Give the data again in its entirety, exactly as provided.

*** SUPPLIED RECORDS

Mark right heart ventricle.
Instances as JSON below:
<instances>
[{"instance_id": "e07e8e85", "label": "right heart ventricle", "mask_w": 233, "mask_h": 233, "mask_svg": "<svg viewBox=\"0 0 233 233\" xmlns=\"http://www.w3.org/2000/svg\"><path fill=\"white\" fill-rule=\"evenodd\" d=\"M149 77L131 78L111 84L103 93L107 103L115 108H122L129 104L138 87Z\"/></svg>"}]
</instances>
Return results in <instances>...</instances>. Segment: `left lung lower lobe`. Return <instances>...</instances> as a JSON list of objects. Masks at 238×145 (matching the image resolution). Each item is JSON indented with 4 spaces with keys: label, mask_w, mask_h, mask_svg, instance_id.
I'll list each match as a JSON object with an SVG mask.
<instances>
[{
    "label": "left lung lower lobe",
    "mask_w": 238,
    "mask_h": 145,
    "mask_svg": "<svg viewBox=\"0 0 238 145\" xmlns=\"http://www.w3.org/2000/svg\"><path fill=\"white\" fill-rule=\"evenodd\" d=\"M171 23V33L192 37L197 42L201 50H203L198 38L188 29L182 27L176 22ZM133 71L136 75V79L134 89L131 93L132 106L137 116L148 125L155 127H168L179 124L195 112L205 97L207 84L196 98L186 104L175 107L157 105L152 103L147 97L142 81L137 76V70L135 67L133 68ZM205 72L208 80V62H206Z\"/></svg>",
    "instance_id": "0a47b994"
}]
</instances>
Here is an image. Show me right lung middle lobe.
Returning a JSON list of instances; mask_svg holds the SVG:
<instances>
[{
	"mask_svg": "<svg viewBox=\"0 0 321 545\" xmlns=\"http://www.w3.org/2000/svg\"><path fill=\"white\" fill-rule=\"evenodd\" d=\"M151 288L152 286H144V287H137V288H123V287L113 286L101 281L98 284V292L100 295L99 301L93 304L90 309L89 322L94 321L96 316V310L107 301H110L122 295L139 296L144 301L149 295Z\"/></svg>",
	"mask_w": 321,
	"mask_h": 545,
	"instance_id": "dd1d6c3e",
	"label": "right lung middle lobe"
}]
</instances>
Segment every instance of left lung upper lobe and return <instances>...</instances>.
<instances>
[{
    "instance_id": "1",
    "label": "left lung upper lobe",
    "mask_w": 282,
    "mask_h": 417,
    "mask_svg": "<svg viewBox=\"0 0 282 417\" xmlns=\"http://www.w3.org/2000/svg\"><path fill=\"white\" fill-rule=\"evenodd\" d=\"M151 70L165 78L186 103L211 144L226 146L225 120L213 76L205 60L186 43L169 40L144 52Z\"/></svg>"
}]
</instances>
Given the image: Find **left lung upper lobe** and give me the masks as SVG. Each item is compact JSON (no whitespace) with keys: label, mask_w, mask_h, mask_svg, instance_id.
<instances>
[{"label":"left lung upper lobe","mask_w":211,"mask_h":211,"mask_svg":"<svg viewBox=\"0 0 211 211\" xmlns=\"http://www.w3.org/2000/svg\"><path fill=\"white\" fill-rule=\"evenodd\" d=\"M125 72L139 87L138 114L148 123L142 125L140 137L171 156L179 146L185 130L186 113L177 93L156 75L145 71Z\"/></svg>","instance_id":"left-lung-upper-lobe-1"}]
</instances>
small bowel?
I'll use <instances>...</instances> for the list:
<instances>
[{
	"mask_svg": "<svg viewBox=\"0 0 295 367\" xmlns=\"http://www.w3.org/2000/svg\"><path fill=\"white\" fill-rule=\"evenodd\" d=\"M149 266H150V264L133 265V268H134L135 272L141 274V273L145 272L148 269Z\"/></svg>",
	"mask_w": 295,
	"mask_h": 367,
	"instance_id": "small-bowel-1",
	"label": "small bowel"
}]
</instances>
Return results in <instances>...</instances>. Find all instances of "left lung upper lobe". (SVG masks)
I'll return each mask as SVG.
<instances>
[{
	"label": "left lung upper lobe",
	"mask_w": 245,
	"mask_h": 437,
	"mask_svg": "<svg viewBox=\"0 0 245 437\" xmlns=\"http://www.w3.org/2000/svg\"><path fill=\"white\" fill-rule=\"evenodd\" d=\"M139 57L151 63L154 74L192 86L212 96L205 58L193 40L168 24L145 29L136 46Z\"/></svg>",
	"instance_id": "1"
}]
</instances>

******

* [SOLUTION TO THIS PROBLEM]
Mark right heart ventricle.
Instances as JSON below:
<instances>
[{"instance_id": "e07e8e85", "label": "right heart ventricle", "mask_w": 233, "mask_h": 233, "mask_svg": "<svg viewBox=\"0 0 233 233\" xmlns=\"http://www.w3.org/2000/svg\"><path fill=\"white\" fill-rule=\"evenodd\" d=\"M149 77L131 78L111 84L103 93L107 103L115 108H122L129 104L138 87Z\"/></svg>"}]
</instances>
Return results in <instances>...</instances>. Segment: `left lung lower lobe`. Return <instances>...</instances> as a JSON list of objects. Masks at 238×145 (matching the image resolution). Each item is JSON indented with 4 spaces with keys: label, mask_w, mask_h, mask_svg, instance_id.
I'll list each match as a JSON object with an SVG mask.
<instances>
[{
    "label": "left lung lower lobe",
    "mask_w": 238,
    "mask_h": 145,
    "mask_svg": "<svg viewBox=\"0 0 238 145\" xmlns=\"http://www.w3.org/2000/svg\"><path fill=\"white\" fill-rule=\"evenodd\" d=\"M171 23V33L192 37L197 42L201 50H203L198 38L188 29L182 27L176 22ZM133 71L136 75V79L134 89L131 93L132 106L137 116L148 125L155 127H168L179 124L195 112L205 97L207 84L196 98L186 104L175 107L157 105L152 103L147 97L142 81L137 76V70L135 67L133 68ZM205 72L208 80V62H206Z\"/></svg>",
    "instance_id": "0a47b994"
}]
</instances>
Here is an image. Show me right lung middle lobe.
Returning a JSON list of instances; mask_svg holds the SVG:
<instances>
[{
	"mask_svg": "<svg viewBox=\"0 0 321 545\" xmlns=\"http://www.w3.org/2000/svg\"><path fill=\"white\" fill-rule=\"evenodd\" d=\"M151 288L152 286H144V287H137V288H123V287L113 286L101 281L98 284V292L100 295L99 301L93 304L90 309L89 322L94 321L96 316V310L107 301H110L122 295L139 296L144 301L149 295Z\"/></svg>",
	"mask_w": 321,
	"mask_h": 545,
	"instance_id": "dd1d6c3e",
	"label": "right lung middle lobe"
}]
</instances>
Segment every instance of left lung upper lobe and return <instances>...</instances>.
<instances>
[{
    "instance_id": "1",
    "label": "left lung upper lobe",
    "mask_w": 282,
    "mask_h": 417,
    "mask_svg": "<svg viewBox=\"0 0 282 417\" xmlns=\"http://www.w3.org/2000/svg\"><path fill=\"white\" fill-rule=\"evenodd\" d=\"M151 70L165 78L186 103L211 144L226 146L225 120L213 76L205 60L186 43L169 40L144 52Z\"/></svg>"
}]
</instances>
Given the image: Find **left lung upper lobe** and give me the masks as SVG. Each item is compact JSON (no whitespace) with keys: label, mask_w, mask_h, mask_svg, instance_id.
<instances>
[{"label":"left lung upper lobe","mask_w":211,"mask_h":211,"mask_svg":"<svg viewBox=\"0 0 211 211\" xmlns=\"http://www.w3.org/2000/svg\"><path fill=\"white\" fill-rule=\"evenodd\" d=\"M125 72L139 87L138 114L148 123L142 125L140 137L171 156L179 146L185 130L186 113L177 93L156 75L145 71Z\"/></svg>","instance_id":"left-lung-upper-lobe-1"}]
</instances>
small bowel?
I'll use <instances>...</instances> for the list:
<instances>
[{
	"mask_svg": "<svg viewBox=\"0 0 295 367\" xmlns=\"http://www.w3.org/2000/svg\"><path fill=\"white\" fill-rule=\"evenodd\" d=\"M149 266H150V264L133 265V268H134L135 272L141 274V273L145 272L148 269Z\"/></svg>",
	"mask_w": 295,
	"mask_h": 367,
	"instance_id": "small-bowel-1",
	"label": "small bowel"
}]
</instances>
Return results in <instances>...</instances>. Find all instances of "left lung upper lobe". (SVG masks)
I'll return each mask as SVG.
<instances>
[{
	"label": "left lung upper lobe",
	"mask_w": 245,
	"mask_h": 437,
	"mask_svg": "<svg viewBox=\"0 0 245 437\" xmlns=\"http://www.w3.org/2000/svg\"><path fill=\"white\" fill-rule=\"evenodd\" d=\"M139 57L151 63L154 74L192 86L212 96L205 58L193 40L168 24L145 29L136 46Z\"/></svg>",
	"instance_id": "1"
}]
</instances>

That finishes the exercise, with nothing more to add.